RegEx for matching brackets

N

NevilleDNZ

Below is a (flawed) one line RegEx that checks curly brackets (from
awk/c/python input) are being matched. Is there a one liner for doing
this in python?

ThanX
N

re_open_close="(((\{))[^{}]*((?(0)\})))+"
re_open_close=re.compile(re_open_close)
tests="""
{ this is a test BAD
{ this is a test } OK
{ this is a test } { this is a test } OK
{ this is a test } { this { this is a test } is a test } OK
{ this is a test { this { this is a test } is a test } missing
close BAD
""".splitlines()[1:]
for test in tests:
if bool(re_open_close.search(test)) == bool(re.search("OK",test)):
print "DETECTED:",test
else:
print "MISSED:",test
[linux]$ python ./re_matching.py
DETECTED: { this is a test BAD
DETECTED: { this is a test } OK
DETECTED: { this is a test } { this is a test } OK
DETECTED: { this is a test } { this { this is a test } is a test }
OK
MISSED: { this is a test { this { this is a test } is a test }
missing close BAD
 
J

John Machin

Below is a (flawed) one line RegEx that checks curly brackets (from
awk/c/python input) are being matched.

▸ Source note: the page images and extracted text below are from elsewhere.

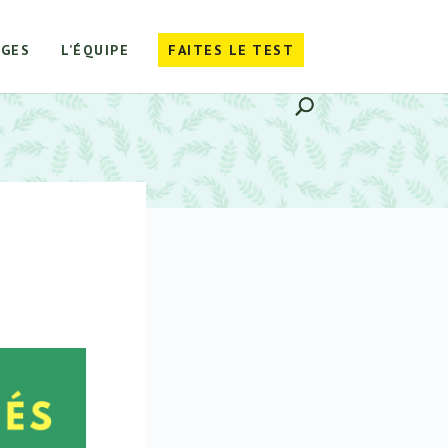
GES
L’ÉQUIPE
FAITES LE TEST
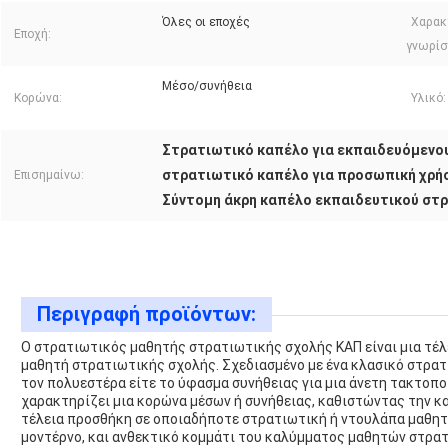
Όλες οι εποχές
Χαρακ
Εποχή:
γνωρίσ
Μέσο/συνήθεια
Κορώνα:
Υλικό:
Στρατιωτικό καπέλο για εκπαιδευόμενου
στρατιωτικό καπέλο για προσωπική χρή
Επισημαίνω:
Σύντομη άκρη καπέλο εκπαιδευτικού στ
Περιγραφή προϊόντων:
Ο στρατιωτικός μαθητής στρατιωτικής σχολής ΚΑΠ είναι μια τέλ
μαθητή στρατιωτικής σχολής. Σχεδιασμένο με ένα κλασικό στρατι
τον πολυεστέρα είτε το ύφασμα συνήθειας για μια άνετη τακτοποί
χαρακτηρίζει μια κορώνα μέσων ή συνήθειας, καθιστώντας την κα
τέλεια προσθήκη σε οποιαδήποτε στρατιωτική ή ντουλάπα μαθητώ
μοντέρνο, και ανθεκτικό κομμάτι του καλύμματος μαθητών στρατ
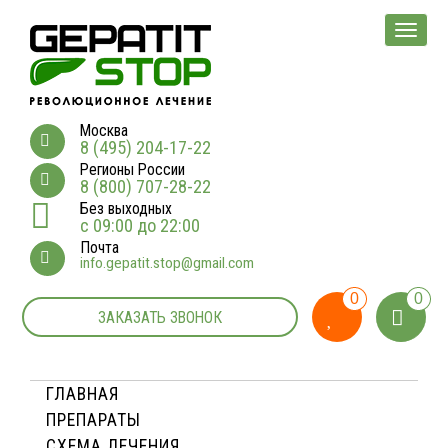
Мен
Москва
8 (495) 204-17-22
Регионы России
8 (800) 707-28-22
Без выходных
с 09:00 до 22:00
Почта
info.gepatit.stop@gmail.com
0
0
ЗАКАЗАТЬ ЗВОНОК
ГЛАВНАЯ
ПРЕПАРАТЫ
СХЕМА ЛЕЧЕНИЯ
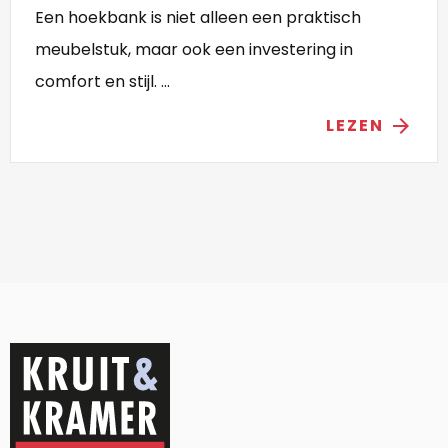
Een hoekbank is niet alleen een praktisch
meubelstuk, maar ook een investering in
comfort en stijl. ...
LEZEN
arrow_forward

Is there a one liner for doing
this in python?

ThanX
N

re_open_close="(((\{))[^{}]*((?(0)\})))+"
re_open_close=re.compile(re_open_close)
tests="""
{ this is a test BAD
{ this is a test } OK
{ this is a test } { this is a test } OK
{ this is a test } { this { this is a test } is a test } OK
{ this is a test { this { this is a test } is a test } missing
close BAD
""".splitlines()[1:]
for test in tests:
if bool(re_open_close.search(test)) == bool(re.search("OK",test)):
print "DETECTED:",test
else:
print "MISSED:",test
[linux]$ python ./re_matching.py
DETECTED: { this is a test BAD
DETECTED: { this is a test } OK
DETECTED: { this is a test } { this is a test } OK
DETECTED: { this is a test } { this { this is a test } is a test }
OK
MISSED: { this is a test { this { this is a test } is a test }
missing close BAD

Regexes can't count.

To check for balanced braces, you need to write code e.g.

# untested
def balanced_braces(s):
n = 0
for c in s:
if c == '{':
n += 1
elif c == '}':
n -= 1
if n < 0:
return False
return n == 0

HTH,
John
 
G

George Sakkis

Below is a (flawed) one line RegEx that checks curly brackets (from
awk/c/python input) are being matched. Is there a one liner for doing
this in python?

There is not even a 1000-liner regular expression for this; it's a
context-free language [1], not a regular one [2]. Either do it
manually or use a parser generator [3].

George

[1] http://en.wikipedia.org/wiki/Context-free_language
[2] http://en.wikipedia.org/wiki/Regular_language
[3] http://wiki.python.org/moin/LanguageParsing
 
N

NevilleDNZ


Thanx for the link to these parsers. ANTLR looks interesting.
Yoyo: http://www-users.cs.york.ac.uk/~fisher/software/yoyovwg/readme

I figured out a way to do it in python.

#!/usr/bin/env python2
# -*- coding: utf-8 -*-
import re
tests="""
{ a test BAD
{ a test } OK
{ a test } { a test } OK
{ a test } { this { a test } is a test } OK
{ a test { this { a test } is a test } missing close BAD
a test } { this { a test } is a test } BAD
{ a test } this { a test } is a test } BAD
""".splitlines()[1:]

def referee(str):
return bool(re.search("OK",test))

def check_open_close(str):
try:
eval("".join({"{":"[","}":"],"}[c] for c in re.findall( "([{}])|(?:
[^{}]+)", str) if c))
except SyntaxError:
return False
else:
return True

for test in tests:
if check_open_close(test) == referee(test):
print "DETECTED:",test
else:
print "MISSED:",test
[linux]$ ./matchall_open_close.py
DETECTED: { a test BAD
DETECTED: { a test } OK
DETECTED: { a test } { a test } OK
DETECTED: { a test } { this { a test } is a test } OK
DETECTED: { a test { this { a test } is a test } missing close BAD
DETECTED: a test } { this { a test } is a test } BAD
DETECTED: { a test } this { a test } is a test } BAD

It's not exactly what I planned, but as a python one/two-liner it
works fine.
eval("".join({"{":"[","}":"],"}[c] for c in re.findall( "([{}])|(?:
[^{}]+)", str) if c))

ThanX again
N
 
D

Derek Martin

Thanx for the link to these parsers. ANTLR looks interesting.
Yoyo: http://www-users.cs.york.ac.uk/~fisher/software/yoyovwg/readme

I figured out a way to do it in python. [...]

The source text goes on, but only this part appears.